• Instructions to follow
Word for word, and without a single picture, repeat the entries.

[Page-level text extractions]

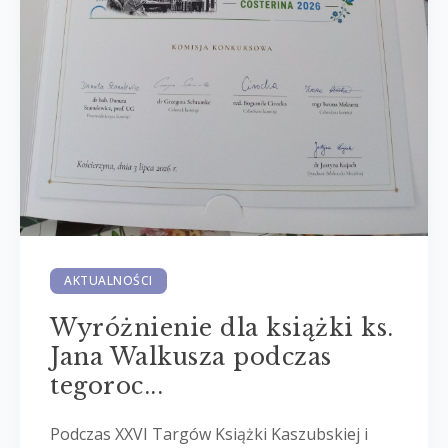
AKTUALNOŚCI
Wyróżnienie dla książki ks.
Jana Walkusza podczas
tegoroc...
Podczas XXVI Targów Książki Kaszubskiej i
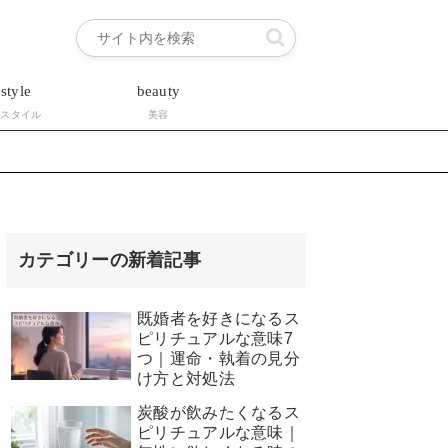
estyle
beauty
フスタイル
美容
カテゴリーの新着記事
既婚者を好きになるス
ピリチュアルな意味7
つ｜運命・執着の見分
け方と対処法
炭酸が飲みたくなるス
ピリチュアルな意味｜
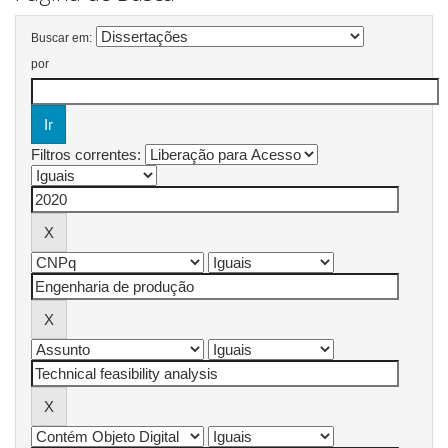
Buscar em:
por
Filtros correntes:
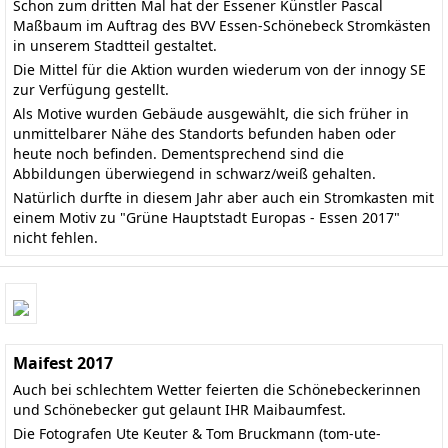
Schon zum dritten Mal hat der Essener Künstler Pascal
Maßbaum im Auftrag des BVV Essen-Schönebeck Stromkästen
in unserem Stadtteil gestaltet.
Die Mittel für die Aktion wurden wiederum von der innogy SE
zur Verfügung gestellt.
Als Motive wurden Gebäude ausgewählt, die sich früher in
unmittelbarer Nähe des Standorts befunden haben oder
heute noch befinden. Dementsprechend sind die
Abbildungen überwiegend in schwarz/weiß gehalten.
Natürlich durfte in diesem Jahr aber auch ein Stromkasten mit
einem Motiv zu "Grüne Hauptstadt Europas - Essen 2017"
nicht fehlen.
Maifest 2017
Auch bei schlechtem Wetter feierten die Schönebeckerinnen
und Schönebecker gut gelaunt IHR Maibaumfest.
Die Fotografen Ute Keuter & Tom Bruckmann (
tom-ute-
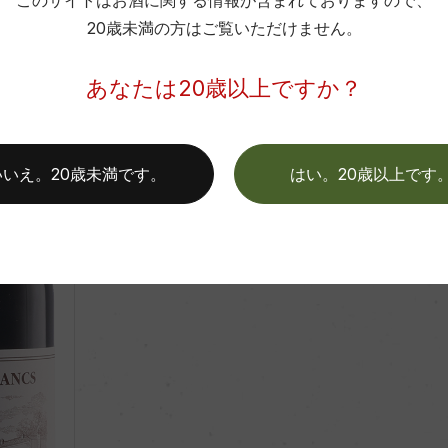
このサイトはお酒に関する情報が含まれておりますので、
フランス
20歳未満の方はご覧いただけません。
赤
2019
あなたは20歳以上ですか？
Mis en Bouteille au Chateau
シャトー元詰
Chateau de Francs
いいえ。20歳未満です。
はい。20歳以上です
シャトー・ド・フラン
750ml, 3,000 yen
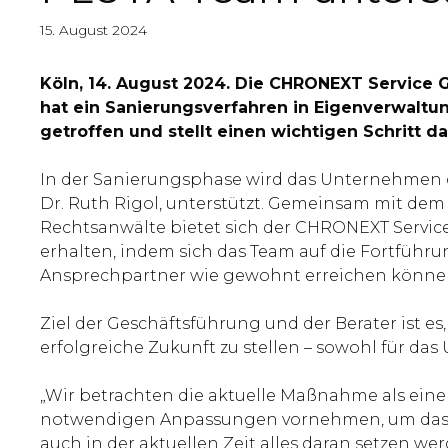
15. August 2024
Köln, 14. August 2024. Die CHRONEXT Service 
hat ein Sanierungsverfahren in Eigenverwaltun
getroffen und stellt einen wichtigen Schritt 
In der Sanierungsphase wird das Unternehmen 
Dr. Ruth Rigol, unterstützt. Gemeinsam mit de
Rechtsanwälte bietet sich der CHRONEXT Servic
erhalten, indem sich das Team auf die Fortfüh
Ansprechpartner wie gewohnt erreichen können
Ziel der Geschäftsführung und der Berater ist 
erfolgreiche Zukunft zu stellen – sowohl für da
„Wir betrachten die aktuelle Maßnahme als ein
notwendigen Anpassungen vornehmen, um das Unt
auch in der aktuellen Zeit alles daran setzen w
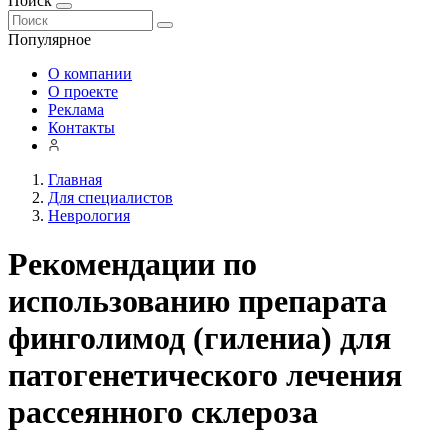
Поиск
Популярное
О компании
О проекте
Реклама
Контакты
Главная
Для специалистов
Неврология
Рекомендации по
использованию препарата
финголимод (гилениа) для
патогенетического лечения
рассеянного склероза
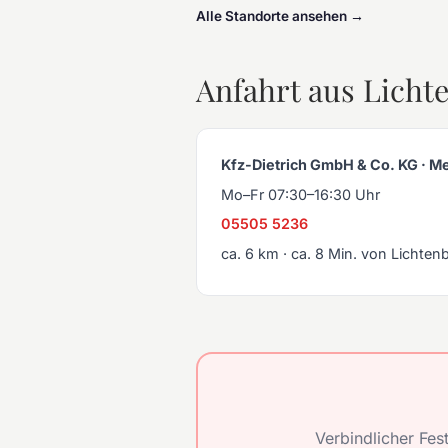
Alle Standorte ansehen →
Anfahrt aus Licht
Kfz-Dietrich GmbH & Co. KG · Me
Mo–Fr 07:30–16:30 Uhr
05505 5236
ca. 6 km · ca. 8 Min. von Lichten
Verbindlicher Fes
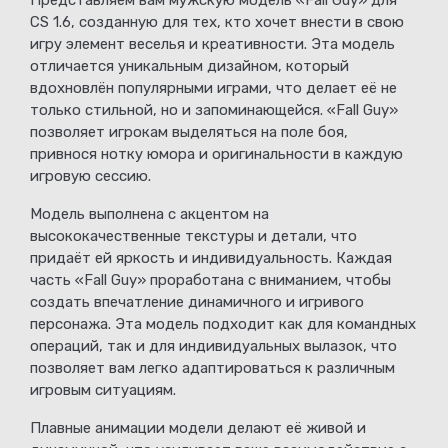
Представляем вам мужскую модель «Fall Guy» для
CS 1.6, созданную для тех, кто хочет внести в свою
игру элемент веселья и креативности. Эта модель
отличается уникальным дизайном, который
вдохновлён популярными играми, что делает её не
только стильной, но и запоминающейся. «Fall Guy»
позволяет игрокам выделяться на поле боя,
привнося нотку юмора и оригинальности в каждую
игровую сессию.
Модель выполнена с акцентом на
высококачественные текстуры и детали, что
придаёт ей яркость и индивидуальность. Каждая
часть «Fall Guy» проработана с вниманием, чтобы
создать впечатление динамичного и игривого
персонажа. Эта модель подходит как для командных
операций, так и для индивидуальных вылазок, что
позволяет вам легко адаптироваться к различным
игровым ситуациям.
Плавные анимации модели делают её живой и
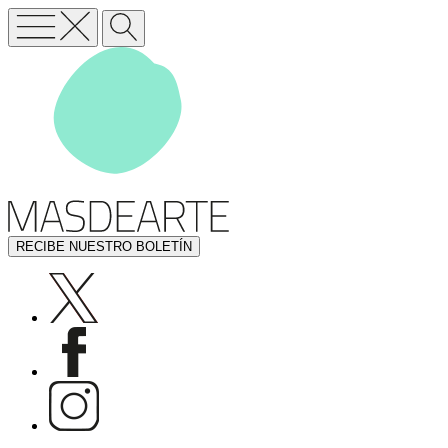
RECIBE NUESTRO BOLETÍN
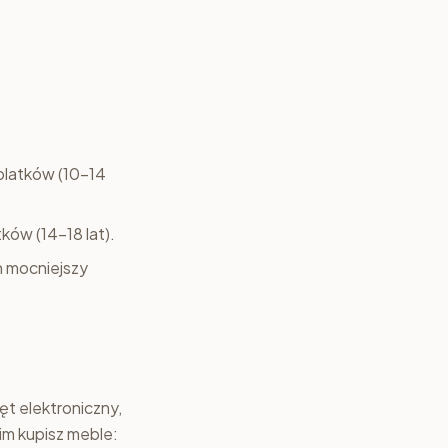
olatków (10–14
ków (14–18 lat).
h mocniejszy
o
zęt elektroniczny,
im kupisz meble:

• Solution to this problem
AKTUALNOŚCI
Wyróżnienie dla książki ks.
Jana Walkusza podczas
tegoroc...
Podczas XXVI Targów Książki Kaszubskiej i
estyle
beauty
フスタイル
美容
カテゴリーの新着記事
既婚者を好きになるス
ピリチュアルな意味7
つ｜運命・執着の見分
け方と対処法
炭酸が飲みたくなるス
ピリチュアルな意味｜
Buscar em:
por
Filtros correntes:
Schon zum dritten Mal hat der Essener Künstler Pascal
Maßbaum im Auftrag des BVV Essen-Schönebeck Stromkästen
in unserem Stadtteil gestaltet.
Die Mittel für die Aktion wurden wiederum von der innogy SE
zur Verfügung gestellt.
Als Motive wurden Gebäude ausgewählt, die sich früher in
unmittelbarer Nähe des Standorts befunden haben oder
heute noch befinden. Dementsprechend sind die
Abbildungen überwiegend in schwarz/weiß gehalten.
Natürlich durfte in diesem Jahr aber auch ein Stromkasten mit
einem Motiv zu "Grüne Hauptstadt Europas - Essen 2017"
nicht fehlen.
Maifest 2017
Auch bei schlechtem Wetter feierten die Schönebeckerinnen
und Schönebecker gut gelaunt IHR Maibaumfest.
Die Fotografen Ute Keuter & Tom Bruckmann (
tom-ute-
このサイトはお酒に関する情報が含まれておりますので、
フランス
20歳未満の方はご覧いただけません。
赤
2019
あなたは20歳以上ですか？
Mis en Bouteille au Chateau
シャトー元詰
Chateau de Francs
いいえ。20歳未満です。
はい。20歳以上です
シャトー・ド・フラン
750ml, 3,000 yen
15. August 2024
Köln, 14. August 2024. Die CHRONEXT Service 
hat ein Sanierungsverfahren in Eigenverwaltun
getroffen und stellt einen wichtigen Schritt 
In der Sanierungsphase wird das Unternehmen 
Dr. Ruth Rigol, unterstützt. Gemeinsam mit de
Rechtsanwälte bietet sich der CHRONEXT Servic
erhalten, indem sich das Team auf die Fortfüh
Ansprechpartner wie gewohnt erreichen können
Ziel der Geschäftsführung und der Berater ist 
erfolgreiche Zukunft zu stellen – sowohl für da
„Wir betrachten die aktuelle Maßnahme als ein
notwendigen Anpassungen vornehmen, um das Unt
auch in der aktuellen Zeit alles daran setzen w
Поиск
Популярное
О компании
О проекте
Реклама
Контакты
Главная
Для специалистов
Неврология
Рекомендации по
использованию препарата
финголимод (гилениа) для
патогенетического лечения
рассеянного склероза
Alle Standorte ansehen →
Anfahrt aus Licht
Kfz-Dietrich GmbH & Co. KG · Me
Mo–Fr 07:30–16:30 Uhr
05505 5236
ca. 6 km · ca. 8 Min. von Lichten
Verbindlicher Fes
Представляем вам мужскую модель «Fall Guy» для
CS 1.6, созданную для тех, кто хочет внести в свою
игру элемент веселья и креативности. Эта модель
отличается уникальным дизайном, который
вдохновлён популярными играми, что делает её не
только стильной, но и запоминающейся. «Fall Guy»
позволяет игрокам выделяться на поле боя,
привнося нотку юмора и оригинальности в каждую
игровую сессию.
Модель выполнена с акцентом на
высококачественные текстуры и детали, что
придаёт ей яркость и индивидуальность. Каждая
часть «Fall Guy» проработана с вниманием, чтобы
создать впечатление динамичного и игривого
персонажа. Эта модель подходит как для командных
операций, так и для индивидуальных вылазок, что
позволяет вам легко адаптироваться к различным
игровым ситуациям.
Плавные анимации модели делают её живой и
RECIBE NUESTRO BOLETÍN
olatków (10–14
ków (14–18 lat).
h mocniejszy
o
zęt elektroniczny,
im kupisz meble:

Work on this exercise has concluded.